Preparing Real-World Radiation Oncology Data for Machine Learning

The University of Michigan is the U.S. epicenter for research on learning health systems. During a recent presentation there, Charles Mayo, Ph.D., director of radiation oncology informatics and analytics in U-M’s Department of Radiation Oncology, described the Michigan Radiation Oncology Analytics Resource (M-ROAR), which pulls together data from multiple sources to prepare for machine learning and analytics.

“We began about six years ago, asking what we were going to need to do to construct a system to be able to improve our ability to use the electronic healthcare data that we have,” Mayo said.

He added that in clinical practice and research areas, there are a number of different systems that are not consistent in how they represent data. “We needed a way to aggregate data into a single system to be able to integrate not just the data, but the concepts, so that we know how to tie this back to clinical practice,” Mayo said. “We gather data from multiple systems, other institutional databases, our treatment planning systems, and Epic into an application server. We clean up the data and form those integrations, then that data goes to an SQL Server that allows us to carry out operations like text searching, machine learning and analysis, and constructing dashboards.”

The M-ROAR project has more than 47,000 patients in in the database and millions of longitudinal records. “It’s not just about radiation oncology. We understand patient-reported outcomes, but we also understand charges, diagnoses, toxicities, notes, encounters, and medications,” Mayo said.

In terms of the data pipeline, they started out looking at local registries. Those ultimately feed into what happens in institutional registries, he said. “We then look to colleagues at other institutions for the potential of multi-institutional registries. Most of those efforts really grow out of research,” he added, “but increasingly, as we deal with researchers from our own and other institutions, we see where this can guide healthcare policy with better, more comprehensive data.”
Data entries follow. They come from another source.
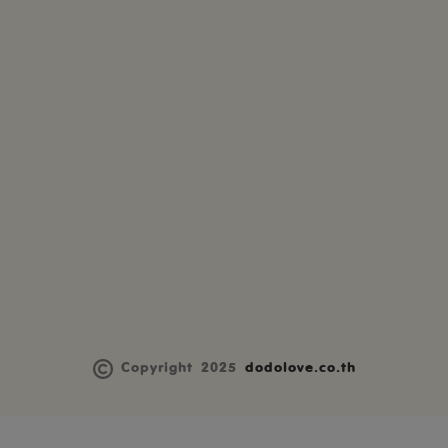
Copyright 2025
dodolove.co.th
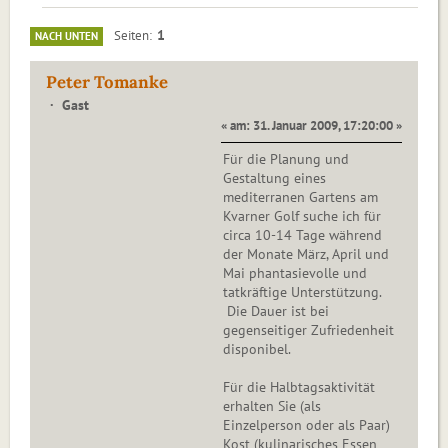
1
Seiten
NACH UNTEN
Peter Tomanke
Gast
« am: 31. Januar 2009, 17:20:00 »
Für die Planung und
Gestaltung eines
mediterranen Gartens am
Kvarner Golf suche ich für
circa 10-14 Tage während
der Monate März, April und
Mai phantasievolle und
tatkräftige Unterstützung.
Die Dauer ist bei
gegenseitiger Zufriedenheit
disponibel.
Für die Halbtagsaktivität
erhalten Sie (als
Einzelperson oder als Paar)
Kost (kulinarisches Essen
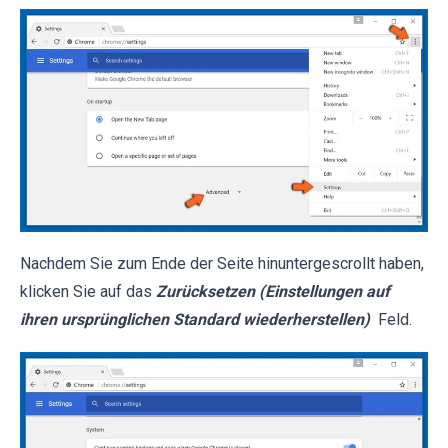
Nachdem Sie zum Ende der Seite hinuntergescrollt haben,
klicken Sie auf das
Zurücksetzen (Einstellungen auf
ihren ursprünglichen Standard wiederherstellen)
Feld.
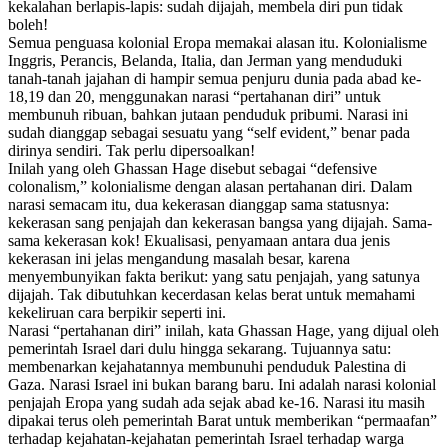
kekalahan berlapis-lapis: sudah dijajah, membela diri pun tidak
boleh!
Semua penguasa kolonial Eropa memakai alasan itu. Kolonialisme
Inggris, Perancis, Belanda, Italia, dan Jerman yang menduduki
tanah-tanah jajahan di hampir semua penjuru dunia pada abad ke-
18,19 dan 20, menggunakan narasi “pertahanan diri” untuk
membunuh ribuan, bahkan jutaan penduduk pribumi. Narasi ini
sudah dianggap sebagai sesuatu yang “self evident,” benar pada
dirinya sendiri. Tak perlu dipersoalkan!
Inilah yang oleh Ghassan Hage disebut sebagai “defensive
colonalism,” kolonialisme dengan alasan pertahanan diri. Dalam
narasi semacam itu, dua kekerasan dianggap sama statusnya:
kekerasan sang penjajah dan kekerasan bangsa yang dijajah. Sama-
sama kekerasan kok! Ekualisasi, penyamaan antara dua jenis
kekerasan ini jelas mengandung masalah besar, karena
menyembunyikan fakta berikut: yang satu penjajah, yang satunya
dijajah. Tak dibutuhkan kecerdasan kelas berat untuk memahami
kekeliruan cara berpikir seperti ini.
Narasi “pertahanan diri” inilah, kata Ghassan Hage, yang dijual oleh
pemerintah Israel dari dulu hingga sekarang. Tujuannya satu:
membenarkan kejahatannya membunuhi penduduk Palestina di
Gaza. Narasi Israel ini bukan barang baru. Ini adalah narasi kolonial
penjajah Eropa yang sudah ada sejak abad ke-16. Narasi itu masih
dipakai terus oleh pemerintah Barat untuk memberikan “permaafan”
terhadap kejahatan-kejahatan pemerintah Israel terhadap warga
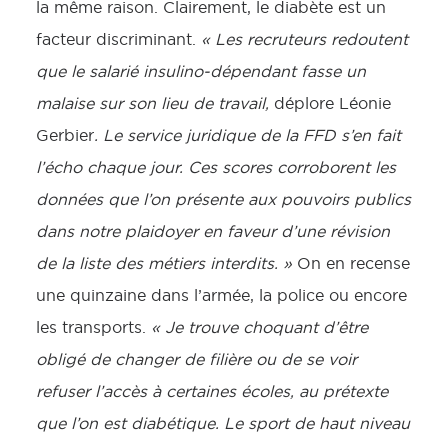
la même raison. Clairement, le diabète est un
facteur discriminant.
« Les recruteurs redoutent
que le salarié insulino-dépendant fasse un
malaise sur son lieu de travail,
déplore Léonie
Gerbier
. Le service juridique de la FFD s’en fait
l’écho chaque jour. Ces scores corroborent les
données que l’on présente aux pouvoirs publics
dans notre plaidoyer en faveur d’une révision
de la liste des métiers interdits. »
On en recense
une quinzaine dans l’armée, la police ou encore
les transports.
« Je trouve choquant d’être
obligé de changer de filière ou de se voir
refuser l’accès à certaines écoles, au prétexte
que l’on est diabétique. Le sport de haut niveau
However, many of these data sets tend not to be artificial intelligence-ready, Mayo said. “Just having the data in a bucket doesn't make it ready for the applications that are using artificial intelligence. To use it, a lot of effort goes into cleaning that data and organizing it so it can make sense. We are presently working with many investigators carrying on these efforts manually, and understanding how AI can come in with big data to be useful. Ultimately, this should be pointing toward a future where all this is much more automated and standardized.”

“When we looked at the barriers, and the models that are used for how to gather the data, we realized that the common term of data mining actually misses the point,” Mayo said. “What we're needing to do is build a data culture. Being able to construct a learning health system is not just the technology; it's also recognizing that we need to learn to plant in straight rows. How are we going to lay out data so that we can start to bring in machinery to be able to use that?” He said they are working on reducing the variability in the data and increasing the veracity. They are starting to be able to get a high volume of data that can be gathered very quickly.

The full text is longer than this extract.